London’s housing market underperformed the rest of the country during 2016 after stretched affordability, Britain’s vote to leave the European Union and tax increases on investors in the early part of the year weighed on demand.

Nationally, annual price growth slowed to the weakest in almost four years this month, signalling that potential buyers are becoming more price-sensitive as inflation erodes real incomes and concerns hang over the outlook, according to Rightmove.

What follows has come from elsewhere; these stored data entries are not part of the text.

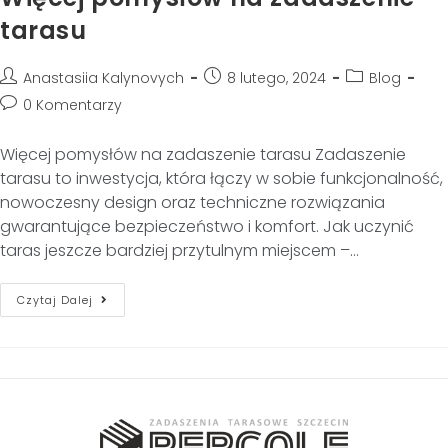
tarasu
Anastasiia Kalynovych
8 lutego, 2024
Blog
0 Komentarzy
Więcej pomysłów na zadaszenie tarasu Zadaszenie
tarasu to inwestycja, która łączy w sobie funkcjonalność,
nowoczesny design oraz techniczne rozwiązania
gwarantujące bezpieczeństwo i komfort. Jak uczynić
taras jeszcze bardziej przytulnym miejscem –…
Czytaj Dalej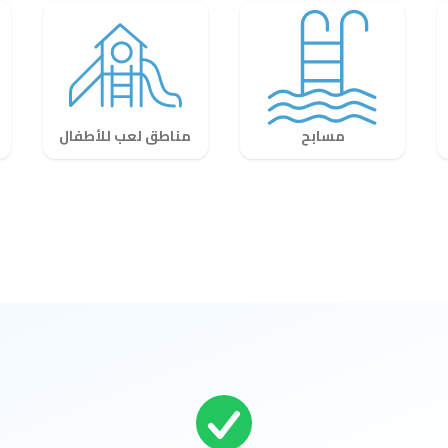
مسابح
مناطق لعب للأطفال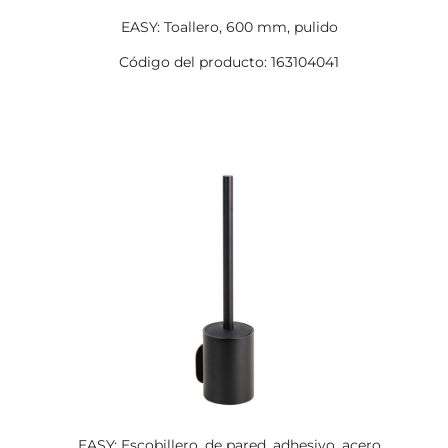
EASY: Toallero, 600 mm, pulido
Código del producto: 163104041
EASY: Escobillero, de pared, adhesivo, acero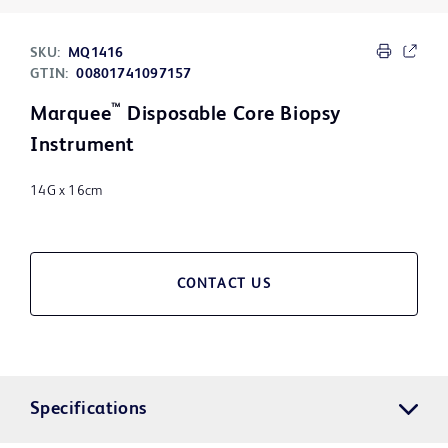
SKU:
MQ1416
GTIN:
00801741097157
™
Marquee
Disposable Core Biopsy
Instrument
14G x 16cm
CONTACT US
Specifications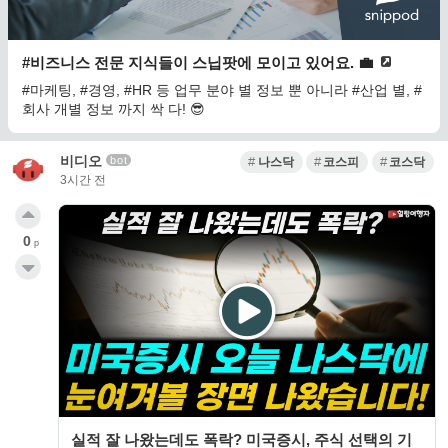
#비즈니스 전문 지식들이 스닙팟에 모이고 있어요. 💼
#마케팅, #경영, #HR 등 업무 분야 별 정보 뿐 아니라 #산업 별, #
회사 개별 정보 까지 싹 다! 😎
비디오
bot
나스닥
코스피
코스닥
3시간 전
0
p
실적 잘 나왔는데도 폭락? 미국증시, 주식 선택의 기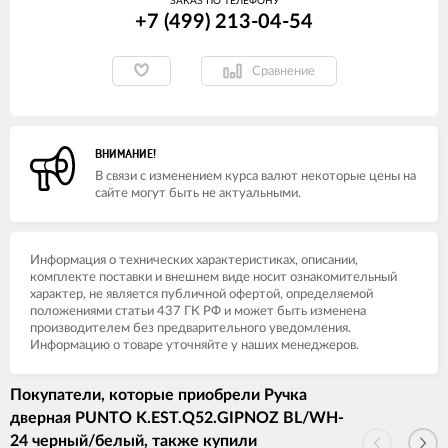
ЗАКАЗ ПО ТЕЛЕФОНУ
+7 (499) 213-04-54​
Сравнение
ВНИМАНИЕ!
В связи с изменением курса валют некоторые цены на
сайте могут быть не актуальными.
Информация о технических характеристиках, описании,
комплекте поставки и внешнем виде носит ознакомительный
характер, не является публичной офертой, определяемой
положениями статьи 437 ГК РФ и может быть изменена
производителем без предварительного уведомления.
Информацию о товаре уточняйте у наших менеджеров.
Покупатели, которые приобрели Ручка
дверная PUNTO K.EST.Q52.GIPNOZ BL/WH-
24 черный/белый, также купили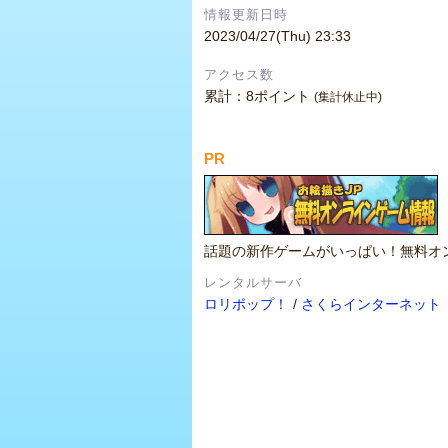
情報更新日時
2023/04/27(Thu) 23:33
アクセス数
累計：8ポイント
(集計休止中)
PR
話題の新作ゲームがいっぱい！無料オ
レンタルサーバ
ロリポップ！
/
さくらインターネット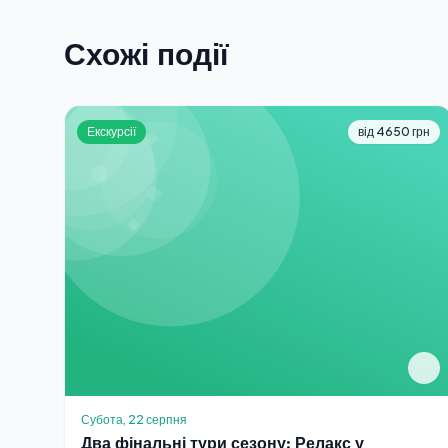
Схожі події
Екскурсії
від 4650 грн
Субота, 22 серпня
Два фінальні тури сезону: Релакс у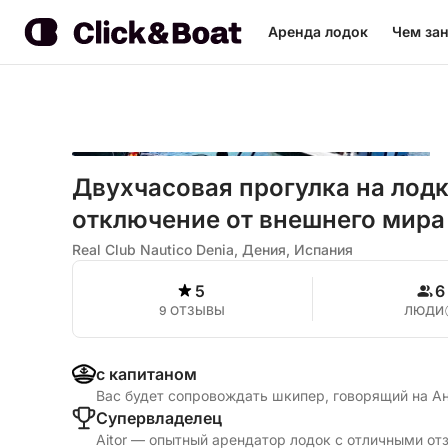
Аренда лодок
Чем зан
Двухчасовая прогулка на лодк
отключение от внешнего мира 
Real Club Nautico Denia, Дения, Испания
5
6
9 ОТЗЫВЫ
ЛЮДИ
с капитаном
Вас будет сопровождать шкипер, говорящий на А
Cупервладелец
Aitor — опытный арендатор лодок с отличными от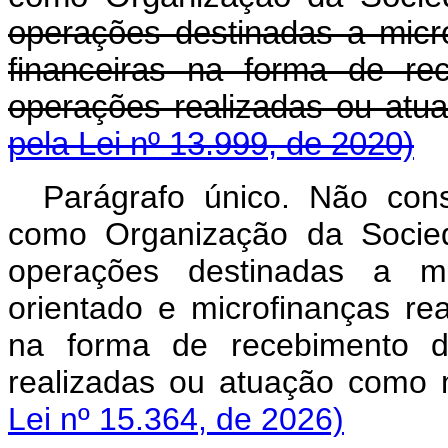
operações destinadas a micro
financeiras na forma de re
operações realizadas ou at
pela Lei nº 13.999, de 2020)
Parágrafo único. Não cons
como Organização da Socied
operações destinadas a mic
orientado e microfinanças rea
na forma de recebimento d
realizadas ou atuação com
Lei nº 15.364, de 2026)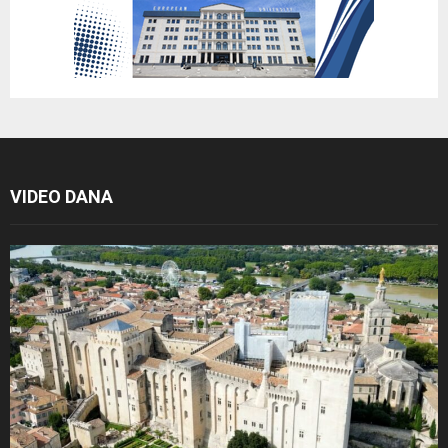
VIDEO DANA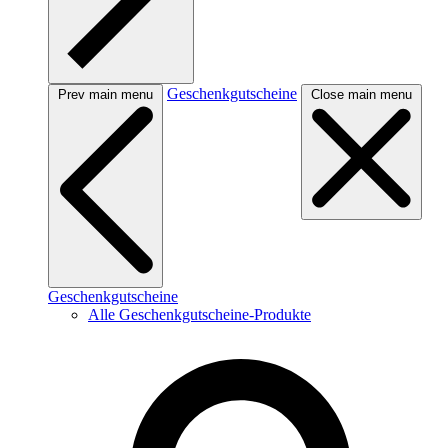
Geschenkgutscheine
Prev main menu
Close main menu
Geschenkgutscheine
Alle Geschenkgutscheine-Produkte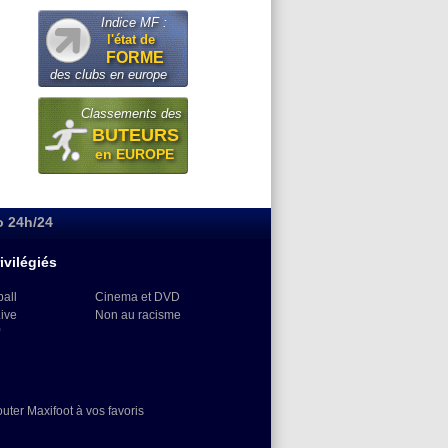
Indice MF :
l'état de
FORME
des clubs en europe
Classements des
BUTEURS
en EUROPE
o 24h/24
ivilégiés
ball
Cinema et DVD
Live
Non au racisme
)
outer Maxifoot à vos favoris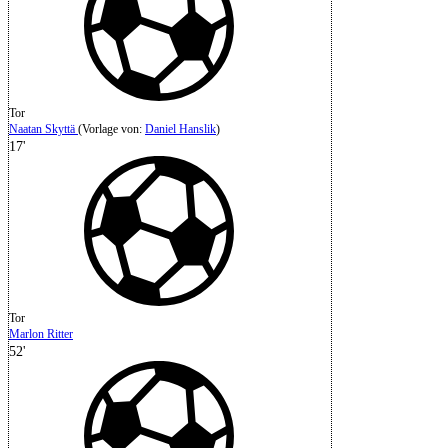
Tor
Naatan Skyttä
(
Vorlage von
:
Daniel Hanslik
)
17'
Tor
Marlon Ritter
52'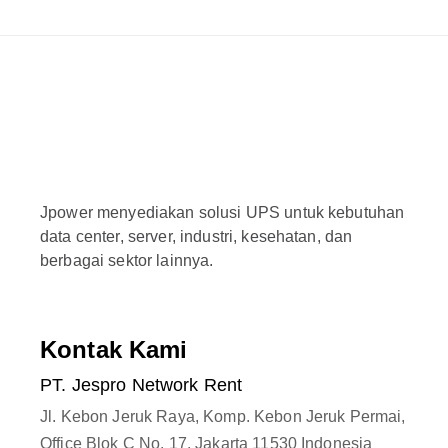
Jpower menyediakan solusi UPS untuk kebutuhan
data center, server, industri, kesehatan, dan
berbagai sektor lainnya.
Kontak Kami
PT. Jespro Network Rent
Jl. Kebon Jeruk Raya, Komp. Kebon Jeruk Permai,
Office Blok C No. 17. Jakarta 11530 Indonesia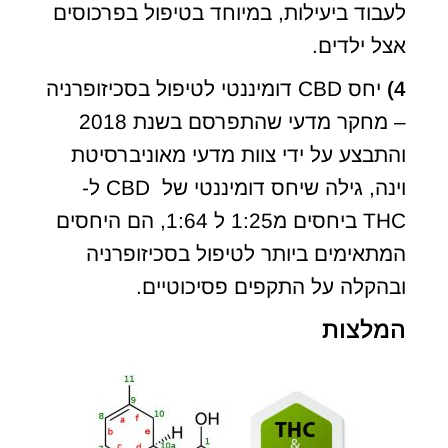
לעבוד ביעילות, במיוחד בטיפול בפרכוסים
אצל ילדים.
4)
יחס CBD דומיננטי לטיפול בסכיזופרניה
– מחקר מדעי שהתפרסם בשנת 2018
והתבצע על ידי צוות מדעי מאוניברסיטת
וינה, גילה שיחס דומיננטי של CBD ל-
THC ביחסים מ1:25 ל 1:64, הם היחסים
המתאימים ביותר לטיפול בסכיזופרניה
ובהקלה על התקפים פסיכוטיים.
המלצות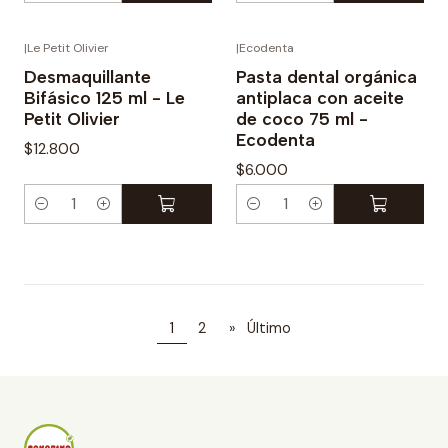
a
a
n
n
|
Le Petit Olivier
|
Ecodenta
Nuevo
t
t
Desmaquillante
Pasta dental orgánica
Bifásico 125 ml - Le
antiplaca con aceite
i
i
Petit Olivier
de coco 75 ml -
d
d
Ecodenta
$12.800
a
a
$6.000
d
d
C
C
a
a
n
n
t
t
i
i
1
2
»
Último
d
d
a
a
d
d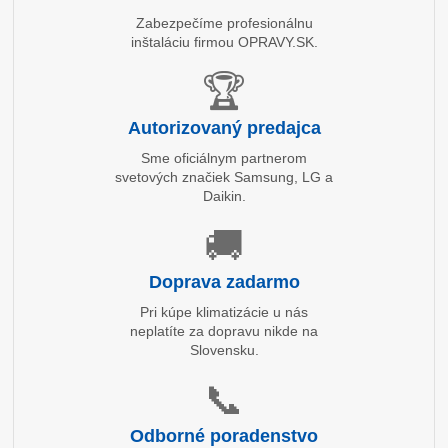
Zabezpečíme profesionálnu
inštaláciu firmou OPRAVY.SK.
🏆
Autorizovaný predajca
Sme oficiálnym partnerom
svetových značiek Samsung, LG a
Daikin.
🚚
Doprava zadarmo
Pri kúpe klimatizácie u nás
neplatíte za dopravu nikde na
Slovensku.
📞
Odborné poradenstvo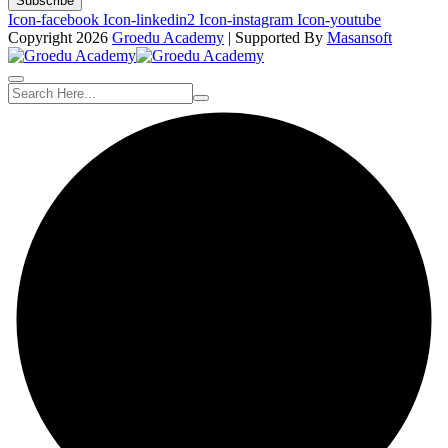
Subscribe
Icon-facebook
Icon-linkedin2
Icon-instagram
Icon-youtube
Copyright 2026
Groedu Academy
| Supported By
Masansoft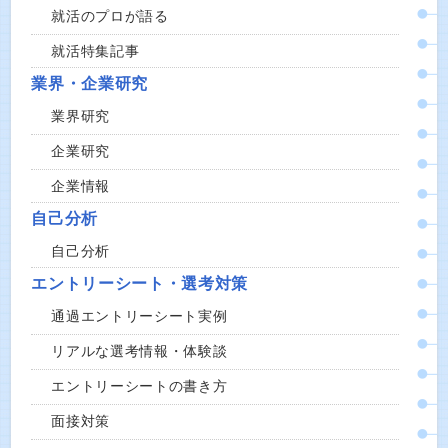
就活のプロが語る
就活特集記事
業界・企業研究
業界研究
企業研究
企業情報
自己分析
自己分析
エントリーシート・選考対策
通過エントリーシート実例
リアルな選考情報・体験談
エントリーシートの書き方
面接対策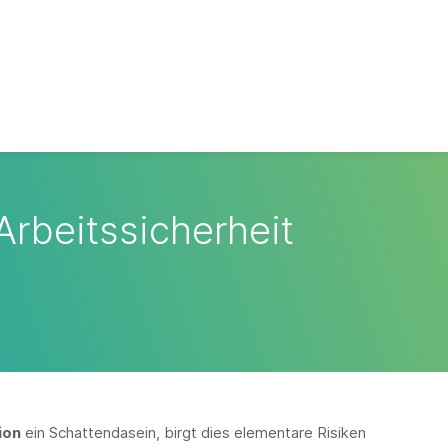
Arbeitssicherheit
ion
ein Schattendasein, birgt dies elementare Risiken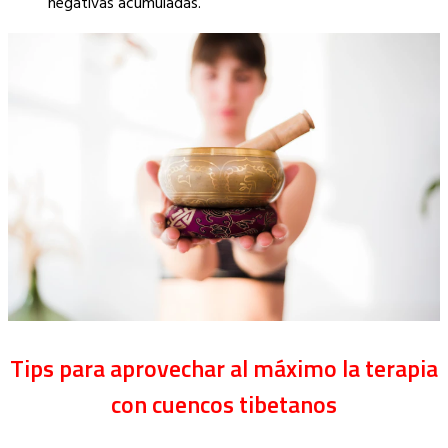
negativas acumuladas.
Tips para aprovechar al máximo la terapia
con cuencos tibetanos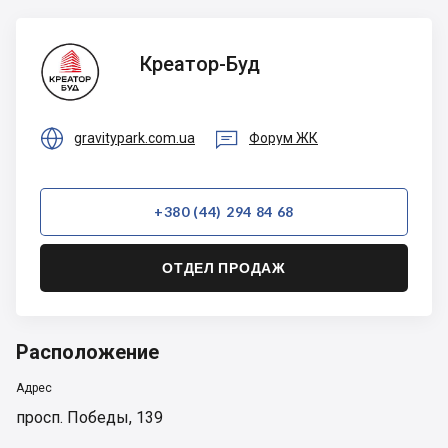
Креатор-
Креатор-Буд
Буд


gravitypark.com.ua
Форум ЖК
+380 (44) 294 84 68
ОТДЕЛ ПРОДАЖ
Расположение
Адрес
просп. Победы, 139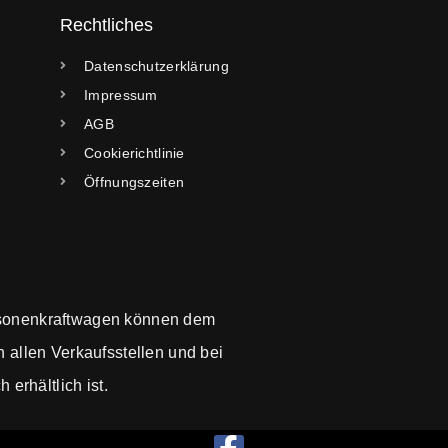
Rechtliches
Datenschutzerklärung
Impressum
AGB
Cookierichtlinie
Öffnungszeiten
sonenkraftwagen können dem
allen Verkaufsstellen und bei
erhältlich ist.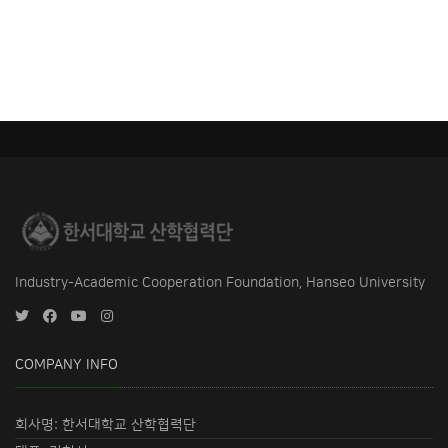
Industry-Academic Cooperation Foundation, Hanseo University
COMPANY INFO
회사명: 한서대학교 산학협력단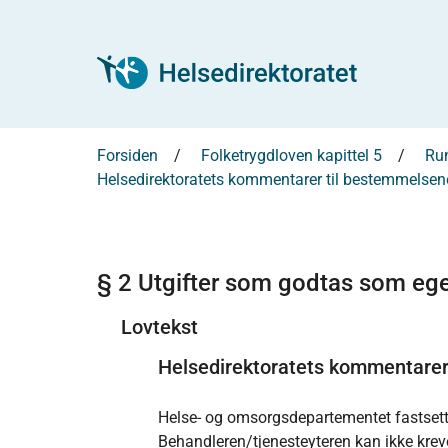
Forsiden
Folketrygdloven kapittel 5
Run
Helsedirektoratets kommentarer til bestemmelsene
§ 2 Utgifter som godtas som eg
Lovtekst
Helsedirektoratets kommentare
Helse- og omsorgsdepartementet fastsette
Behandleren/tjenesteyteren kan ikke krev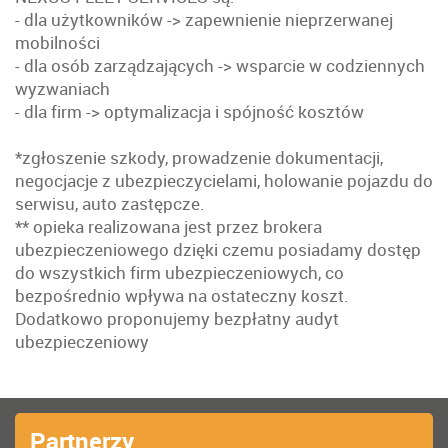
- dla użytkowników -> zapewnienie nieprzerwanej
mobilności
- dla osób zarządzających -> wsparcie w codziennych
wyzwaniach
- dla firm -> optymalizacja i spójność kosztów
*zgłoszenie szkody, prowadzenie dokumentacji,
negocjacje z ubezpieczycielami, holowanie pojazdu do
serwisu, auto zastępcze.
** opieka realizowana jest przez brokera
ubezpieczeniowego dzięki czemu posiadamy dostęp
do wszystkich firm ubezpieczeniowych, co
bezpośrednio wpływa na ostateczny koszt.
Dodatkowo proponujemy bezpłatny audyt
ubezpieczeniowy
Partnerzy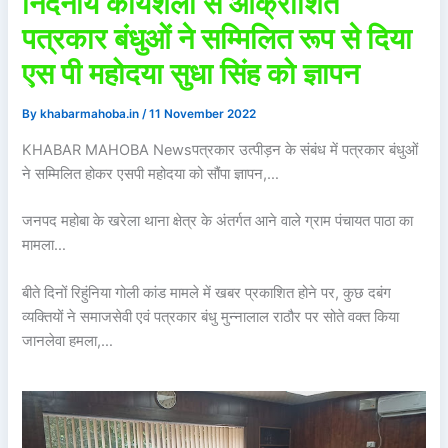
निंदनीय कार्यशैली से आक्रोशित
पत्रकार बंधुओं ने सम्मिलित रूप से दिया
एस पी महोदया सुधा सिंह को ज्ञापन
By
khabarmahoba.in
/
11 November 2022
KHABAR MAHOBA Newsपत्रकार उत्पीड़न के संबंध में पत्रकार बंधुओं
ने सम्मिलित होकर एसपी महोदया को सौंपा ज्ञापन,…
जनपद महोबा के खरेला थाना क्षेत्र के अंतर्गत आने वाले ग्राम पंचायत पाठा का
मामला…
बीते दिनों रिहुंनिया गोली कांड मामले में खबर प्रकाशित होने पर, कुछ दबंग
व्यक्तियों ने समाजसेवी एवं पत्रकार बंधु मुन्नालाल राठौर पर सोते वक्त किया
जानलेवा हमला,…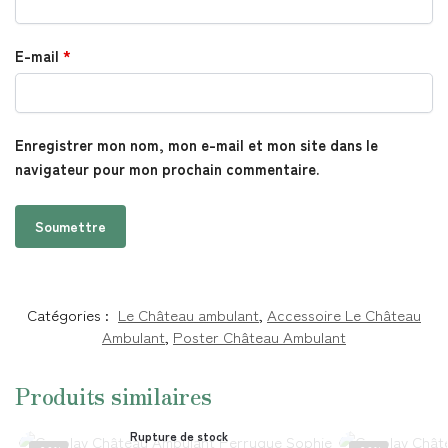
E-mail
*
Enregistrer mon nom, mon e-mail et mon site dans le
navigateur pour mon prochain commentaire.
Catégories :
Le Château ambulant
,
Accessoire Le Château
Ambulant
,
Poster Château Ambulant
Produits similaires
Rupture de stock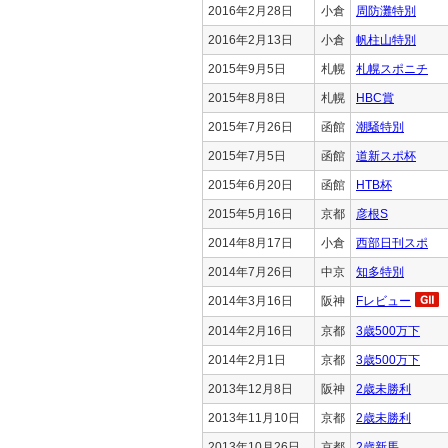
2016年2月28日
小倉
周防灘特別
2016年2月13日
小倉
帆柱山特別
2015年9月5日
札幌
札幌スポニチ
2015年8月8日
札幌
HBC賞
2015年7月26日
函館
潮騒特別
2015年7月5日
函館
道新スポ杯
2015年6月20日
函館
HTB杯
2015年5月16日
京都
彦根S
2014年8月17日
小倉
西部日刊スポ
2014年7月26日
中京
知多特別
2014年3月16日
阪神
Fレビュー
2014年2月16日
京都
3歳500万下
2014年2月1日
京都
3歳500万下
2013年12月8日
阪神
2歳未勝利
2013年11月10日
京都
2歳未勝利
2013年10月26日
京都
2歳新馬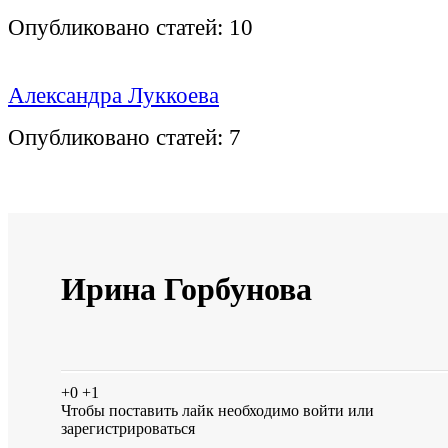
Опубликовано статей:
10
Александра Луккоева
Опубликовано статей:
7
Ирина Горбунова
+0
+1
Чтобы поставить лайк необходимо
войти
или
зарегистрироваться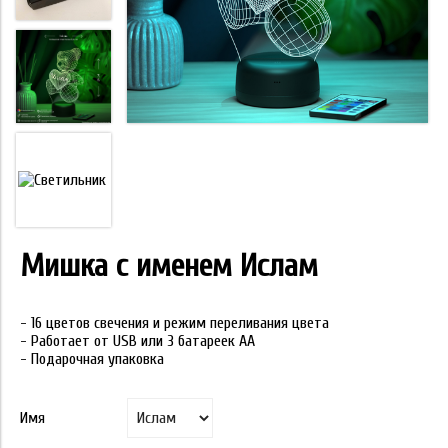
Мишка с именем Ислам
- 16 цветов свечения и режим переливания цвета
- Работает от USB или 3 батареек АА
- Подарочная упаковка
Имя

“Perhaps we’re approaching the territory where many buyers are unable or unwilling to pay what sellers are asking, given the negative combination of rises in the cost of living, tighter lending criteria, and a dose of Brexit uncertainty,” said Rightmove Director Miles Shipside. Values have boomed since 2013, “so it’s not surprising that upwards price pressure is running on tired legs,” he said.

Central London led the slowdown in February, with asking values falling 2.1% from a year earlier, compared with a 1.4% gain for outer suburbs. On the month, inner boroughs outperformed as owners of more expensive homes boosted the average by listing their properties for sale after a Christmas hiatus, according to Rightmove.

For the UK as a whole, asking prices rose 2% to an average 306,231 pounds, the biggest monthly increase in a year. That’s still the weakest February performance since 2009 and well below the 5% average gain for the month over the past seven years. That meant the national annual gain of 2.3% was the slowest since April 2013.